Майор Эштон, командующий силами наемников в Таиланде, прибыл на место схватки в Вертолете, выпил какого-то страшного зелья, поданного ему человеком, которого все звали просто Фин-Инженер, и отправился с докладом к тайскому генералу, которому их силы были сейчас приданы.

Генерал улыбался и похлопывал Эштона по плечу, подобного он себе никогда не позволял: да, это был совершенно нетайский жест. Это не просто военная победа, говорил генерал, но и пропагандистская. Она показывает, что правительство занимается уничтожением бандитских формирований, а нападение на Кун Са — что пытается: справиться и с опиумными плантаторами, и нельзя подобрать иного лучшего времени для прибытия зарубежных журналистов.

— ЧТО? — взревел Эштон, обычно хладнокровный англичанин.

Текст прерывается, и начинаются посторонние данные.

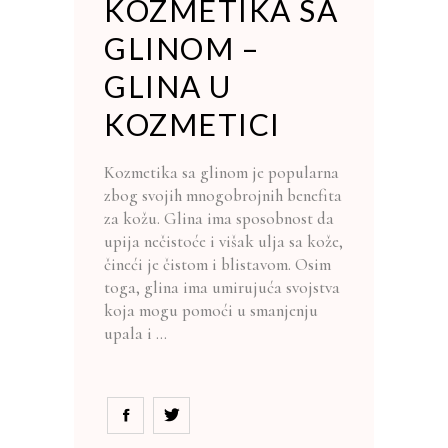
KOZMETIKA SA
GLINOM –
GLINA U
KOZMETICI
Kozmetika sa glinom je popularna
zbog svojih mnogobrojnih benefita
za kožu. Glina ima sposobnost da
upija nečistoće i višak ulja sa kože,
čineći je čistom i blistavom. Osim
toga, glina ima umirujuća svojstva
koja mogu pomoći u smanjenju
upala i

Да, зарубежные журналисты могут прибыть в любой момент для освещения хода боевых действий в этой провинции. Генерал осмотрел комнату, раздумывая, стоит ли прикрывать карту, но затем решил этого не делать — операция была завершена. Он переключился на список журналистов: так… Р. Мэннинг, агентство Рейтер, бангкокское отделение; Эл. Джеймисон из Эссоушиэйтед Пресс в Сингапуре; Эс. Сандерленд, работающая — как говорили журналисты, «писюкающая» — на группу мелких американских газет; Джей. Марино из известного нью-йоркского журнала; Эм. Бекер — свободный журналист, широко известный и печатающийся в Европе. Позже могут подъехать и другие, черт бы их подрал, и что самое неприятное, — этого хочет премьер-министр.

Эштон, несмотря на жаркое время суток, плеснул себе неразбавленного виски и тут вестовой доложил о прибытии журналистов.

Он встал, чтобы их приветствовать, и попытался скрыть свое удивление, потому что не думал, что в компанию писак затешется женщина.

Да и не просто женщина, отметил он быстро. А потрясающая женщина. Казалось, она вся светится. Она носила свободный «джунглевый» костюм, волосы ее были каштановые и волнистые, блистающие искорками света. Глаза — изумительно голубого цвета, а в лице поражала аристократическая красота. В общем, журналистка походила на модель, на манекенщицу.

Она выступила вперед, чтобы пожать ему руку, и только тогда майор понял, что все это время беззастенчиво пялился на нее.

— Майор Эштон, — сказала женщина, — я — Сара Сандерленд. Мы понимаем, что своим прибытием сюда обязаны лично вашему участию.

— Мы не ожидали прибытия женщины.

— Постараюсь не создавать проблем, — ответила она и улыбнулась. Эштону внезапно захотелось, чтобы она оказалась хорошим человеком.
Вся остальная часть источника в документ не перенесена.